Start of Excerpted data

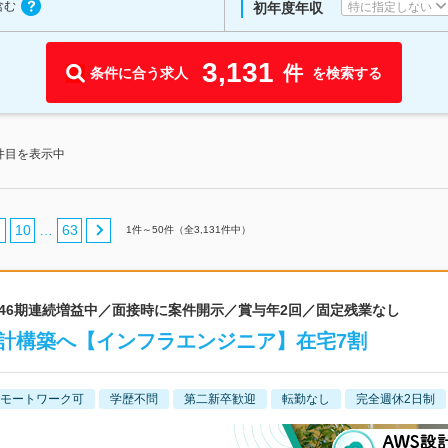
含む
特に指定しない
初年度年収
3,131
件
条件に合う求人
を検索する
0件目を表示中
10
63
…
1
件～
50
件（全
3,131
件中）
 46期連続増益中／面接時に案件開示／賞与年2回／固定残業なし
計構築へ【インフラエンジニア】在宅7割
モートワーク可
学歴不問
第二新卒歓迎
転勤なし
完全週休2日制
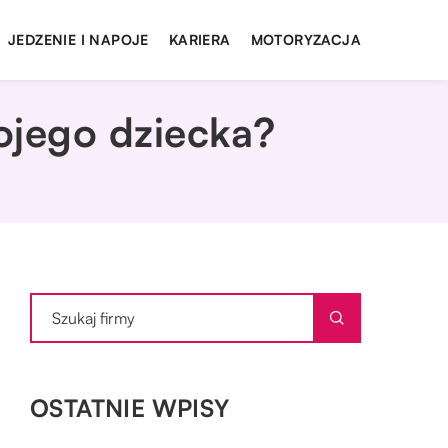
JEDZENIE I NAPOJE
KARIERA
MOTORYZACJA
ojego dziecka?
OSTATNIE WPISY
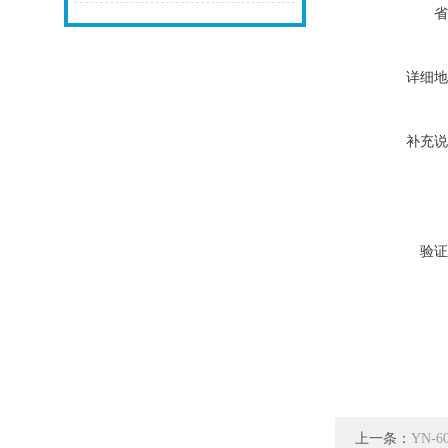
省
详细地
补充说
验证
上一条：
YN-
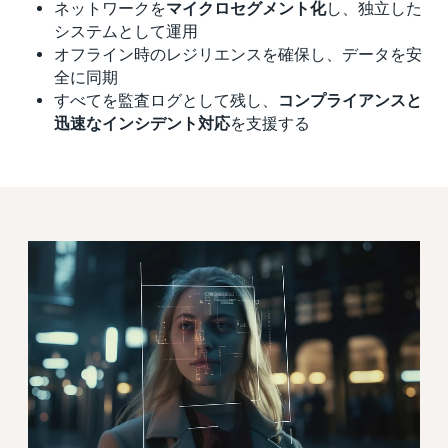
ネットワークを
マイクロセグメント化
し、独立した
システムとして運用
オフライン時のレジリエンスを確保し、データを安
全に同期
すべてを監査ログとして残し、
コンプライアンスと
迅速なインシデント対応
を支援する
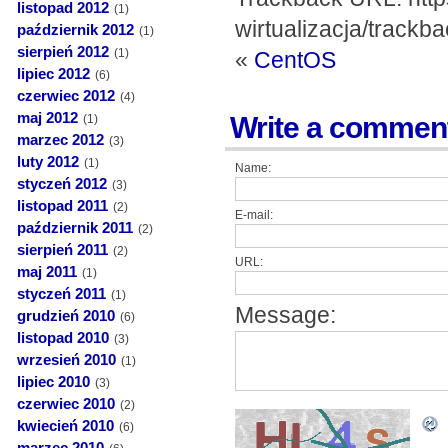
listopad 2012
(1)
wirtualizacja/trackba
październik 2012
(1)
sierpień 2012
(1)
«
CentOS
lipiec 2012
(6)
czerwiec 2012
(4)
maj 2012
Write a commen
(1)
marzec 2012
(3)
luty 2012
(1)
Name:
styczeń 2012
(3)
listopad 2011
(2)
E-mail:
październik 2011
(2)
sierpień 2011
(2)
URL:
maj 2011
(1)
styczeń 2011
(1)
Message:
grudzień 2010
(6)
listopad 2010
(3)
wrzesień 2010
(1)
lipiec 2010
(3)
czerwiec 2010
(2)
kwiecień 2010
(6)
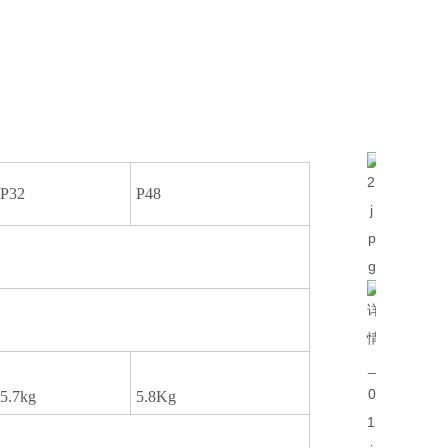
P32
P48
5.7kg
5.8Kg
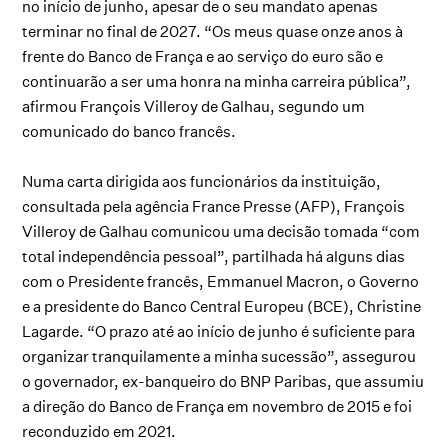
no início de junho, apesar de o seu mandato apenas
terminar no final de 2027. “Os meus quase onze anos à
frente do Banco de França e ao serviço do euro são e
continuarão a ser uma honra na minha carreira pública”,
afirmou François Villeroy de Galhau, segundo um
comunicado do banco francês.
Numa carta dirigida aos funcionários da instituição,
consultada pela agência France Presse (AFP), François
Villeroy de Galhau comunicou uma decisão tomada “com
total independência pessoal”, partilhada há alguns dias
com o Presidente francês, Emmanuel Macron, o Governo
e a presidente do Banco Central Europeu (BCE), Christine
Lagarde. “O prazo até ao início de junho é suficiente para
organizar tranquilamente a minha sucessão”, assegurou
o governador, ex-banqueiro do BNP Paribas, que assumiu
a direção do Banco de França em novembro de 2015 e foi
reconduzido em 2021.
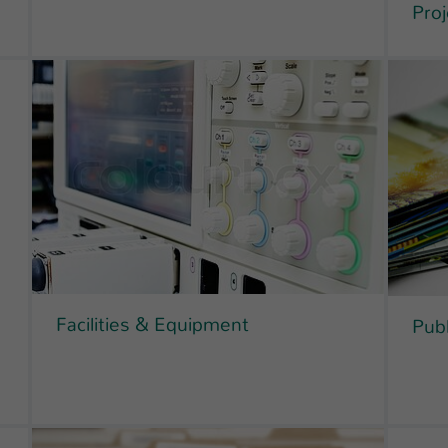
Pro
Facilities & Equipment
Pub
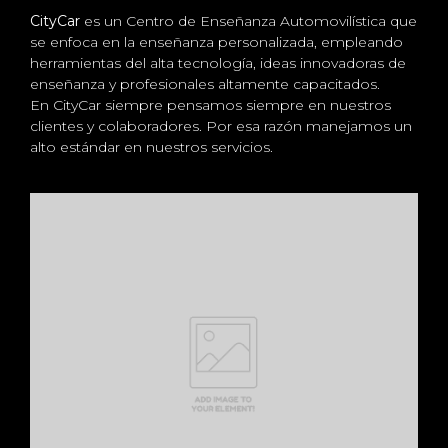
CityCar
es un Centro de Enseñanza Automovilística que
se enfoca en la enseñanza personalizada, empleando
herramientas del alta tecnología, ideas innovadoras de
enseñanza y profesionales altamente capacitados.
En CityCar siempre pensamos siempre en nuestros
clientes y colaboradores. Por esa razón manejamos un
alto estándar en nuestros servicios.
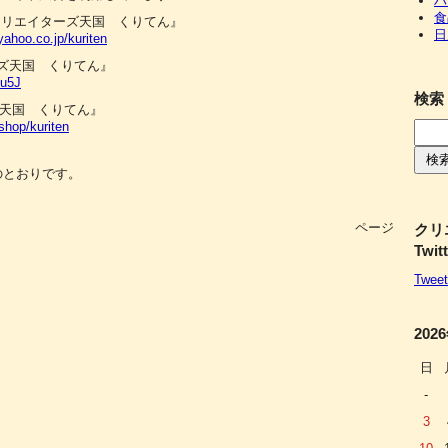
ハ
食
『クリエイターズ天国 くりてん』
日
yahoo.co.jp/kuriten
ーズ天国 くりてん』
Su5J
検索
ズ天国 くりてん』
shop/kuriten
下のとおりです。
ページ
クリ
Twit
Tweet
202
日
-
3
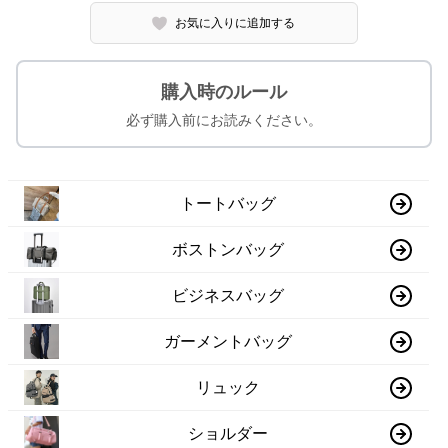
お気に入りに追加する
購入時のルール
必ず購入前にお読みください。
トートバッグ
ボストンバッグ
ビジネスバッグ
ガーメントバッグ
リュック
ショルダー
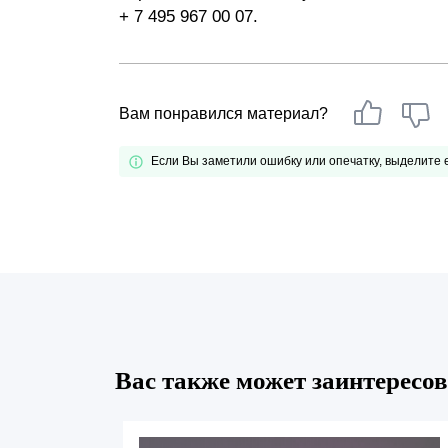
+ 7 495 967 00 07.
Вам понравился материал?
Если Вы заметили ошибку или опечатку, выделите
Вас также может заинтересов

End of Excerpted data

Return exactly the lines above, from the one with "listopad 2012" up to and including the one with "terminar no final", and include no pictures.

Exercise output:
listopad 2012
(1)
wirtualizacja/trackba
październik 2012
(1)
sierpień 2012
(1)
«
CentOS
lipiec 2012
(6)
czerwiec 2012
(4)
maj 2012
Write a commen
(1)
marzec 2012
(3)
luty 2012
(1)
Name:
styczeń 2012
(3)
listopad 2011
(2)
E-mail:
październik 2011
(2)
sierpień 2011
(2)
URL:
maj 2011
(1)
styczeń 2011
(1)
Message:
grudzień 2010
(6)
listopad 2010
(3)
wrzesień 2010
(1)
lipiec 2010
(3)
czerwiec 2010
(2)
kwiecień 2010
(6)
P32
P48
5.7kg
5.8Kg
no início de junho, apesar de o seu mandato apenas
terminar no final de 2027. “Os meus quase onze anos à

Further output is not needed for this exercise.